In the real world, the limitation here is the drastically slow speed of mechanical elements.

So in our made up scenario, if I have two physical items in a store, and I query for both of them in the database, they’re probably going to be spread out across the hard drive, and so the database is going to be slow in retrieving their data even with the index.

Enter Multi-Column Indexing.
In the above scenario, I was querying 2 items in the same store.
Maybe even the same department. Maybe even the same aisle. And that’s probably the common use case across the board.

So instead of just indexing by serial number, we could create a multi column index that was something like (store_id, department_id, aisle_id, serial_number).
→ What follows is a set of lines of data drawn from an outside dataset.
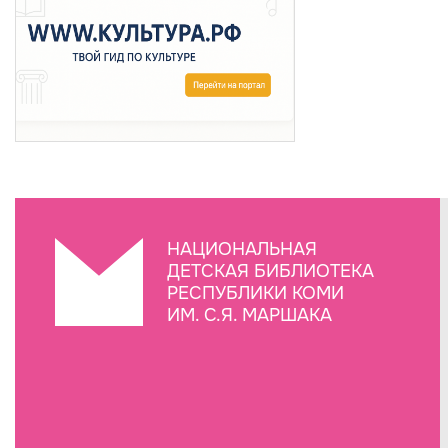
НАЦИОНАЛЬНАЯ
ДЕТСКАЯ БИБЛИОТЕКА
РЕСПУБЛИКИ КОМИ
ИМ. С.Я. МАРШАКА
Создание сайта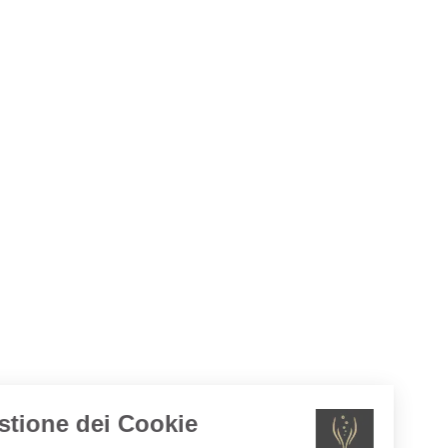
Gestione dei Cookie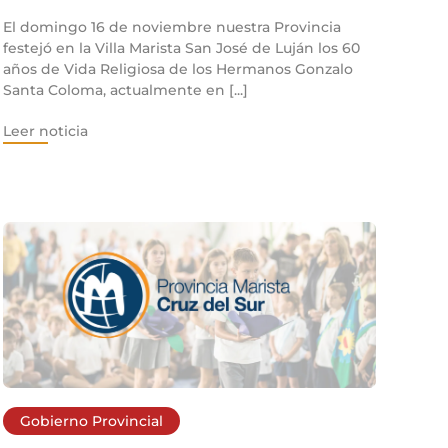
El domingo 16 de noviembre nuestra Provincia
festejó en la Villa Marista San José de Luján los 60
años de Vida Religiosa de los Hermanos Gonzalo
Santa Coloma, actualmente en [...]
Leer noticia
Gobierno Provincial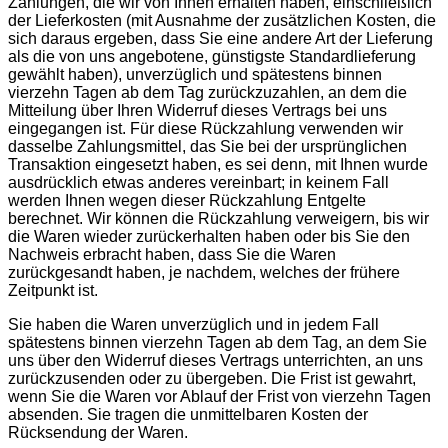
Zahlungen, die wir von Ihnen erhalten haben, einschließlich
der Lieferkosten (mit Ausnahme der zusätzlichen Kosten, die
sich daraus ergeben, dass Sie eine andere Art der Lieferung
als die von uns angebotene, günstigste Standardlieferung
gewählt haben), unverzüglich und spätestens binnen
vierzehn Tagen ab dem Tag zurückzuzahlen, an dem die
Mitteilung über Ihren Widerruf dieses Vertrags bei uns
eingegangen ist. Für diese Rückzahlung verwenden wir
dasselbe Zahlungsmittel, das Sie bei der ursprünglichen
Transaktion eingesetzt haben, es sei denn, mit Ihnen wurde
ausdrücklich etwas anderes vereinbart; in keinem Fall
werden Ihnen wegen dieser Rückzahlung Entgelte
berechnet. Wir können die Rückzahlung verweigern, bis wir
die Waren wieder zurückerhalten haben oder bis Sie den
Nachweis erbracht haben, dass Sie die Waren
zurückgesandt haben, je nachdem, welches der frühere
Zeitpunkt ist.
Sie haben die Waren unverzüglich und in jedem Fall
spätestens binnen vierzehn Tagen ab dem Tag, an dem Sie
uns über den Widerruf dieses Vertrags unterrichten, an uns
zurückzusenden oder zu übergeben. Die Frist ist gewahrt,
wenn Sie die Waren vor Ablauf der Frist von vierzehn Tagen
absenden. Sie tragen die unmittelbaren Kosten der
Rücksendung der Waren.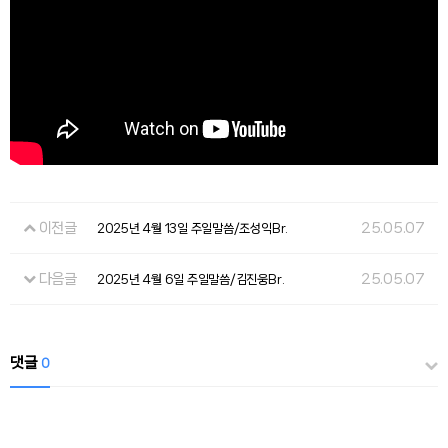
이전글
25.05.07
2025년 4월 13일 주일말씀/조성익Br.
다음글
25.05.07
2025년 4월 6일 주일말씀/김진웅Br.
댓글
0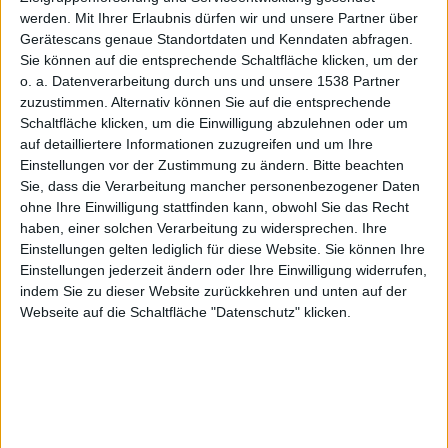
werden.
Mit Ihrer Erlaubnis dürfen wir und unsere Partner über
Gerätescans genaue Standortdaten und Kenndaten abfragen.
Sie können auf die entsprechende Schaltfläche klicken, um der
o. a. Datenverarbeitung durch uns und unsere 1538 Partner
zuzustimmen. Alternativ können Sie auf die entsprechende
Schaltfläche klicken, um die Einwilligung abzulehnen oder um
auf detailliertere Informationen zuzugreifen und um Ihre
Einstellungen vor der Zustimmung zu ändern.
Bitte beachten
Sie, dass die Verarbeitung mancher personenbezogener Daten
ohne Ihre Einwilligung stattfinden kann, obwohl Sie das Recht
haben, einer solchen Verarbeitung zu widersprechen. Ihre
Apple Watch – Smartwatch
Einstellungen gelten lediglich für diese Website. Sie können Ihre
Einstellungen jederzeit ändern oder Ihre Einwilligung widerrufen,
Die
Apple Watch Edition
wird es in 18-Karat Gold
indem Sie zu dieser Website zurückkehren und unten auf der
geben. Doch
Apple
soll für die Zukunft der
Apple
Webseite auf die Schaltfläche "Datenschutz" klicken.
Watch
womöglich ebenfalls Platin als Material in
Betracht ziehen.
Noch ist die Apple Watch gar nicht im Handel, doch
schon jetzt beginnen die Spekulationen und Gerüchte
um ihre Zukunft: Apple soll Pläne eruiert haben, Platin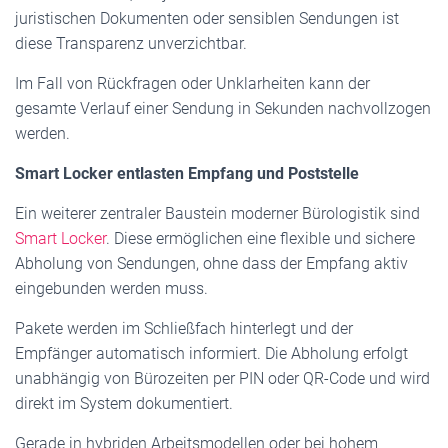
juristischen Dokumenten oder sensiblen Sendungen ist
diese Transparenz unverzichtbar.
Im Fall von Rückfragen oder Unklarheiten kann der
gesamte Verlauf einer Sendung in Sekunden nachvollzogen
werden.
Smart Locker entlasten Empfang und Poststelle
Ein weiterer zentraler Baustein moderner Bürologistik sind
Smart Locker
. Diese ermöglichen eine flexible und sichere
Abholung von Sendungen, ohne dass der Empfang aktiv
eingebunden werden muss.
Pakete werden im Schließfach hinterlegt und der
Empfänger automatisch informiert. Die Abholung erfolgt
unabhängig von Bürozeiten per PIN oder QR-Code und wird
direkt im System dokumentiert.
Gerade in hybriden Arbeitsmodellen oder bei hohem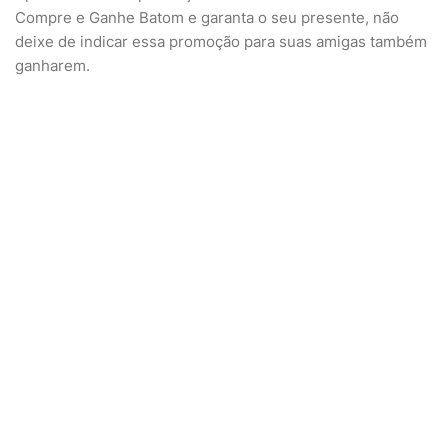
Compre e Ganhe Batom e garanta o seu presente, não
deixe de indicar essa promoção para suas amigas também
ganharem.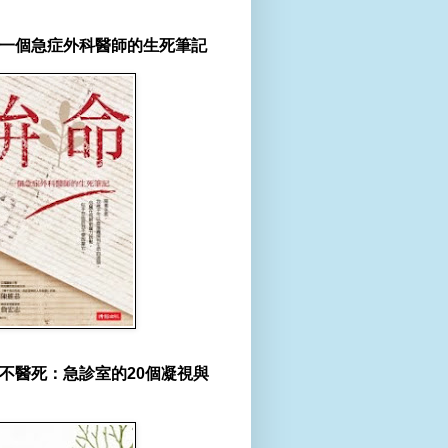
一個急症外科醫師的生死筆記
不醫死：急診室的20個凝視與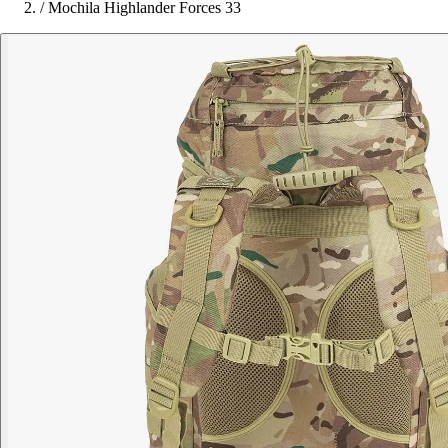
/
Mochila Highlander Forces 33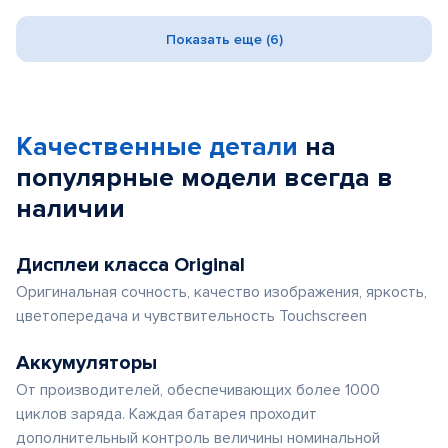
Показать еще (6)
Качественные детали
на
популярные
модели
всегда в
наличии
Дисплеи класса Original
Оригинальная сочность, качество изображения, яркость,
цветопередача и чувствительность Touchscreen
Аккумуляторы
От производителей, обеспечивающих более 1000
циклов заряда. Каждая батарея проходит
дополнительный контроль величины номинальной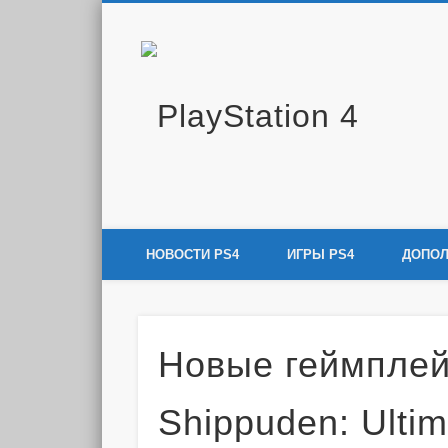
PlayS
Новости и информация об игровой приставке нового покол
НОВОСТИ PS4
ИГРЫ PS4
ДОПОЛ
Новые геймплей
Shippuden: Ultim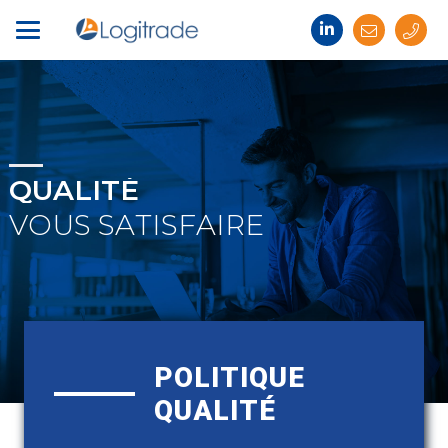
QUALITÉ
V
O
U
S
S
A
T
I
S
F
A
I
R
E
POLITIQUE
QUALITÉ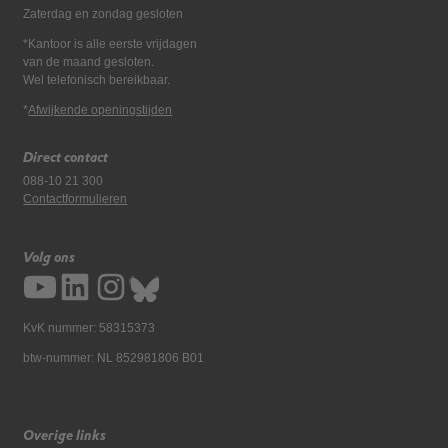
Zaterdag en zondag gesloten
*Kantoor is alle eerste vrijdagen
van de maand gesloten.
Wel telefonisch bereikbaar.
*
Afwijkende openingstijden
Direct contact
088-10 21 300
Contactformulieren
Volg ons
KvK nummer: 58315373
btw-nummer: NL 852981806 B01
Overige links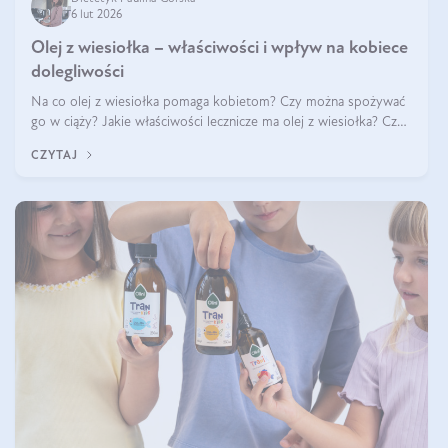
6 lut 2026
Olej z wiesiołka – właściwości i wpływ na kobiece
dolegliwości
Na co olej z wiesiołka pomaga kobietom? Czy można spożywać
go w ciąży? Jakie właściwości lecznicze ma olej z wiesiołka? Czy
jego skuteczność potwierdzają badania? Ile trzeba czekać na
CZYTAJ
efekty? Jaka jes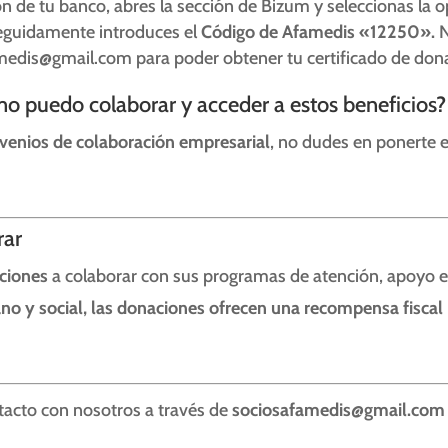
ión de tu banco, abres la sección de Bizum y seleccionas la 
 seguidamente introduces el
Código de Afamedis «12250».
N
amedis@gmail.com para poder obtener tu certificado de don
o puedo colaborar y acceder a estos beneficios?
venios de colaboración empresarial
, no dudes en ponerte 
rar
uciones
a colaborar con sus programas de atención, apoyo 
 y social, las donaciones ofrecen una recompensa fiscal 
acto con nosotros a través de
sociosafamedis@gmail.co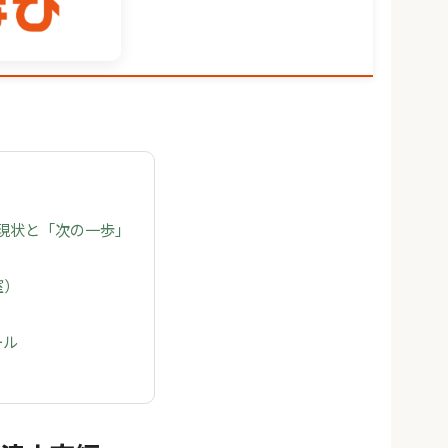
の現状と「次の一歩」
室）
ール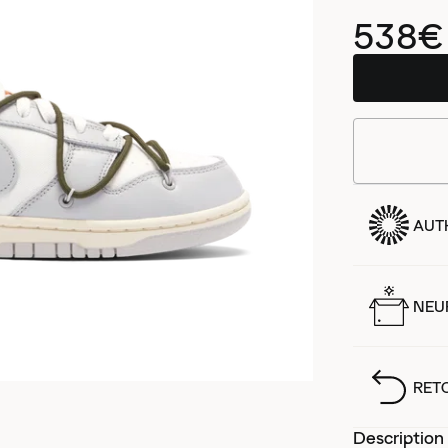
538€
AUT
NEUF
RET
Description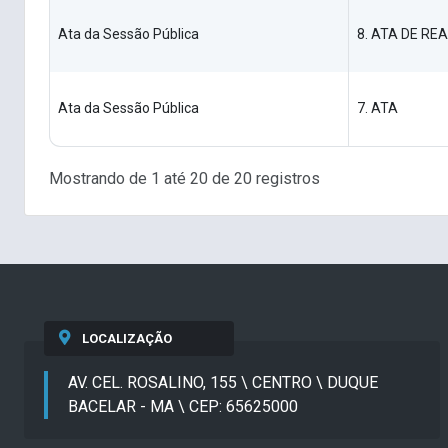
Ata da Sessão Pública
8. ATA DE R
Ata da Sessão Pública
7. ATA
Mostrando de 1 até 20 de 20 registros
LOCALIZAÇÃO
AV. CEL. ROSALINO, 155 \ CENTRO \ DUQUE
BACELAR - MA \ CEP: 65625000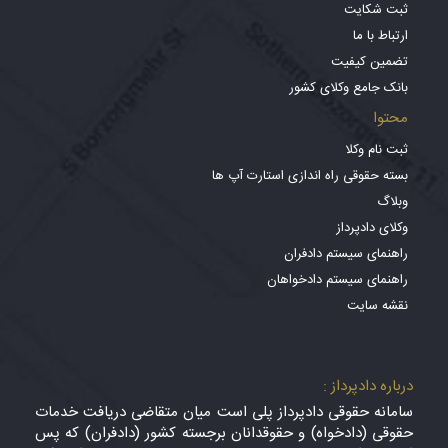
ثبت شکایت
ارتباط با ما
تضمین کیفیت
بانک جامع وکلای کشور
محتوا
ثبت نام وکلا
بسته حقوقی راه اندازی استارت آپ ها
وبلاگ
وکلای دادپرداز
راهنمای سیستم دادفران
راهنمای سیستم دادخواهان
نقشه سایت
درباره دادپرداز :
سامانه حقوقی دادپرداز پلی است میان متقاضی دریافت خدمات
حقوقی (دادخواه) و حقوقدانان برجسته کشور (دادفران) که پس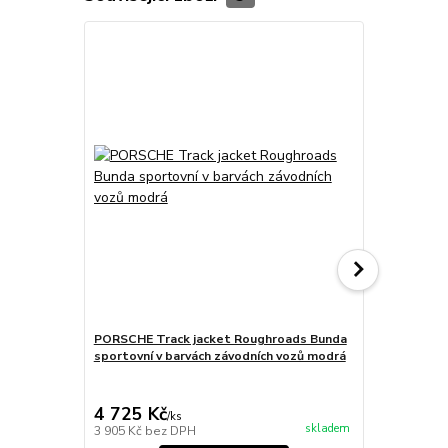
PORSCHE Track jacket Roughroads Bunda
PORSCHE Rev
sportovní v barvách závodních vozů modrá
Bundá pánsk
ledovcově š
4 725 Kč
7 475 Kč
/
ks
skladem
3 905 Kč
bez DPH
6 178 Kč
bez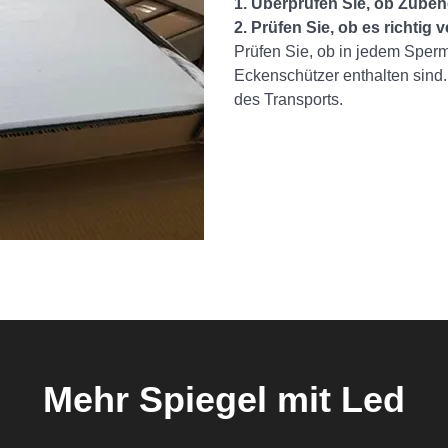
1. Überprüfen Sie, ob Zubehö
2. Prüfen Sie, ob es richtig v
Prüfen Sie, ob in jedem Sper
Eckenschützer enthalten sind
des Transports.
Mehr Spiegel mit Led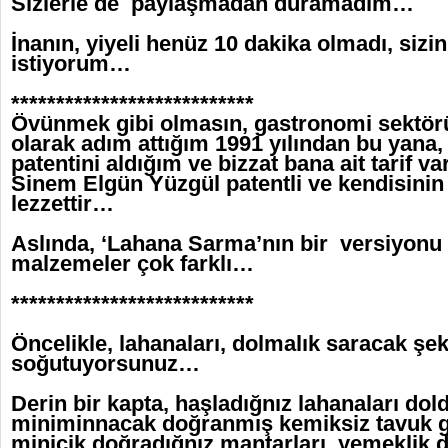
Sizlerle de paylaşmadan duramadım…
İnanın, yiyeli henüz 10 dakika olmadı, siz
istiyorum…
***************************
Övünmek gibi olmasın, gastronomi sektör
olarak adım attığım 1991 yılından bu yana
patentini aldığım ve bizzat bana ait tarif 
Sinem Elgün Yüzgül patentli ve kendisinin y
lezzettir…
Aslında, ‘Lahana Sarma’nın bir versiyonu 
malzemeler çok farklı…
***************************
Öncelikle, lahanaları, dolmalık saracak şek
soğutuyorsunuz…
Derin bir kapta, haşladığnız lahanaları do
miniminnacak doğranmış kemiksiz tavuk gö
minicik doğradığnız mantarları, yemeklik 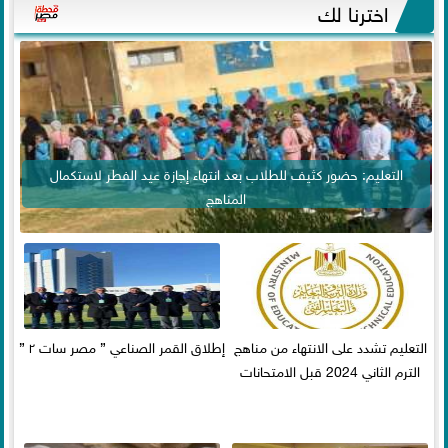
اخترنا لك
التعليم: حضور كثيف للطلاب بعد انتهاء إجازة عيد الفطر لاستكمال
المناهج
التعليم تشدد على الانتهاء من مناهج
إطلاق القمر الصناعي ” مصر سات ٢ ”
الترم الثاني 2024 قبل الامتحانات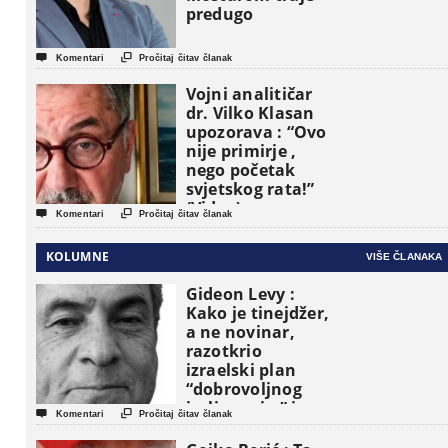
predugo


Komentari
Pročitaj čitav članak
Vojni analitičar
dr. Vilko Klasan
upozorava : “Ovo
nije primirje ,
nego početak
svjetskog rata!”
(Video)


Komentari
Pročitaj čitav članak
KOLUMNE
VIŠE ČLANAKA
Gideon Levy :
Kako je tinejdžer,
a ne novinar,
razotkrio
izraelski plan
“dobrovoljnog
iseljavanja ” iz


Komentari
Pročitaj čitav članak
Gaze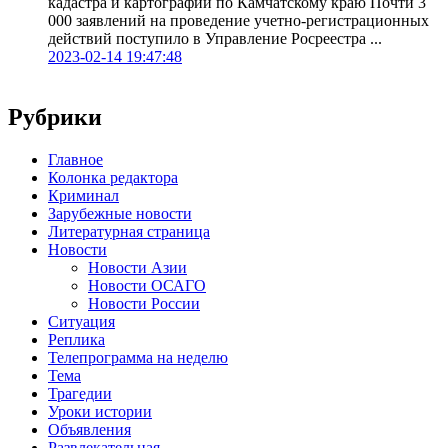
кадастра и картографии по Камчатскому краю Почти 3
000 заявлений на проведение учетно-регистрационных
действий поступило в Управление Росреестра ...
2023-02-14 19:47:48
Рубрики
Главное
Колонка редактора
Криминал
Зарубежные новости
Литературная страница
Новости
Новости Азии
Новости ОСАГО
Новости России
Ситуация
Реплика
Телепрограмма на неделю
Тема
Трагедии
Уроки истории
Объявления
Развлекательная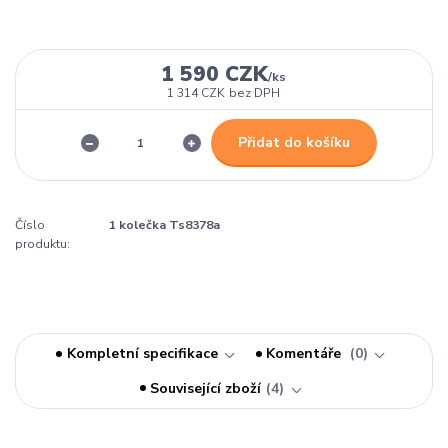
1 590 CZK
/
ks
1 314 CZK
bez DPH
Přidat do košíku
Číslo
1 kolečka Ts8378a
produktu:
Kompletní specifikace
Komentáře
0
Související zboží
4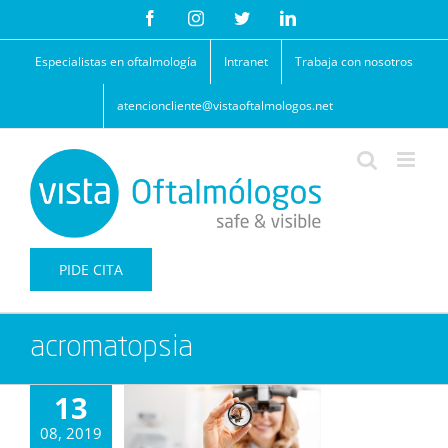
Saltar
Facebook
Instagram
Twitter
LinkedIn
al
contenido
Especialistas en oftalmología
Intranet
Trabaja con nosotros
atencioncliente@vistaoftalmologos.net
PIDE CITA
acromatopsia
13
08, 2019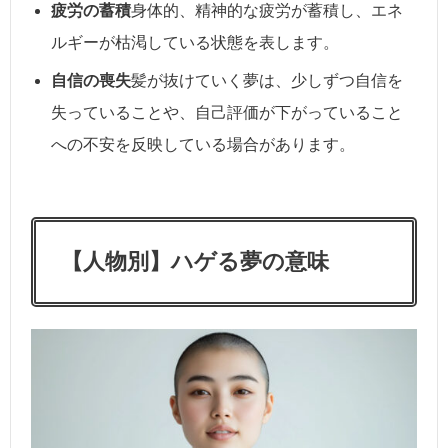
疲労の蓄積
身体的、精神的な疲労が蓄積し、エネ
ルギーが枯渇している状態を表します。
自信の喪失
髪が抜けていく夢は、少しずつ自信を
失っていることや、自己評価が下がっていること
への不安を反映している場合があります。
【人物別】ハゲる夢の意味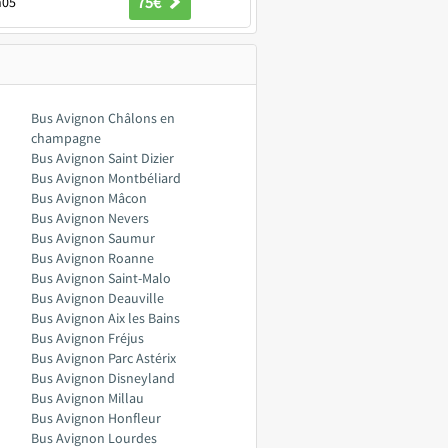
75€
h05
Bus Avignon Châlons en
champagne
Bus Avignon Saint Dizier
Bus Avignon Montbéliard
Bus Avignon Mâcon
Bus Avignon Nevers
Bus Avignon Saumur
Bus Avignon Roanne
Bus Avignon Saint-Malo
Bus Avignon Deauville
Bus Avignon Aix les Bains
Bus Avignon Fréjus
Bus Avignon Parc Astérix
Bus Avignon Disneyland
Bus Avignon Millau
Bus Avignon Honfleur
Bus Avignon Lourdes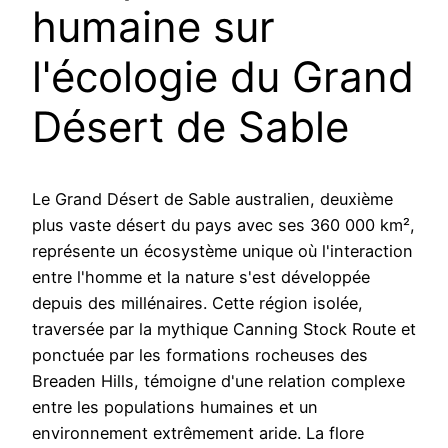
humaine sur
l'écologie du Grand
Désert de Sable
Le Grand Désert de Sable australien, deuxième
plus vaste désert du pays avec ses 360 000 km²,
représente un écosystème unique où l'interaction
entre l'homme et la nature s'est développée
depuis des millénaires. Cette région isolée,
traversée par la mythique Canning Stock Route et
ponctuée par les formations rocheuses des
Breaden Hills, témoigne d'une relation complexe
entre les populations humaines et un
environnement extrêmement aride. La flore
In this way, data is stored on the hard drive in blocks that align with the index. Therefore, all of our data is scoped, and now if I were to query every single adjacent item in a single aisle of a Wal-Mart store, every item would hit an index and would be adjacent on the hard drive, so the queries would be performant.

Note that with this example, if we query by serial number, we also need to know the store, department, and aisle in order to query it. If there’s another use case that doesn’t know about that information, a separate index needs to be created.

In Django, you can either use the index_together attribute, or you can just write your own SQL and just reference that database table with Django.

More Best Practices

From my experience using Django, here are some of the things that I’ve found to be extremely beneficial and practical:

Build an Abstraction Layer on Top of your Django Models

My favorite book on coding is Clean Code by Bob Martin. You should read it.
One of the small take-aways is that if you’re using a 3rd party library (in this case your ORM), it’s a good idea to build your own abstraction layer on top of it. That way, if you ever decide you want to change which 3rd party library you’re using, it’s relatively simple and straightforward.

Taking our example above with an Access Token, the way I do this was outlined in a previous blog post, but here’s an example of an abstraction layer built on top of Django’s ORM:

class _AccessToken(models.Model):
    token = models.CharField(max_length=255, db_index=True)
    user_id = models.IntegerField()
    permission_level = models.IntegerField()


class AccessToken(object):

    def __init__(self, _access_token):
        self._access_token = _access_token

    def has_access_to_user(self, user):
        if self._access_token.permission_level == PermissionLevel.GOD:
            return True
        return self._access_token.user_id == user.id

    @property
    def token_data(self):
        return self._access_token.token

    @classmethod
    def create_for_user(cls, user):
        _access_token = _AccessToken.objects.create(
            token=base64.b64encode(str(uuid.uuid4())),
            user_id=user.id,
            permission_level=PermissionLevel.NORMAL
        )
        return AccessToken(_access_token)

    @classmethod
    def get_from_token_data(cls, token_data):
        try:
            _access_token = _AccessToken.objects.get(token=token_data)
        except ObjectDoesNotExist:
            return InvalidAccessToken()
        return AccessToken(_access_token)

(Hey! Check out the Null Object Pattern used)

In this way, the rest of the application knows nothing about Django. If I suddenly wanted to change out ORM’s, it would be easy to do. All of my use cases are encapsulated in one file. It’s easy to figure out what database indexes needs to be created. Proper querying is baked into the code.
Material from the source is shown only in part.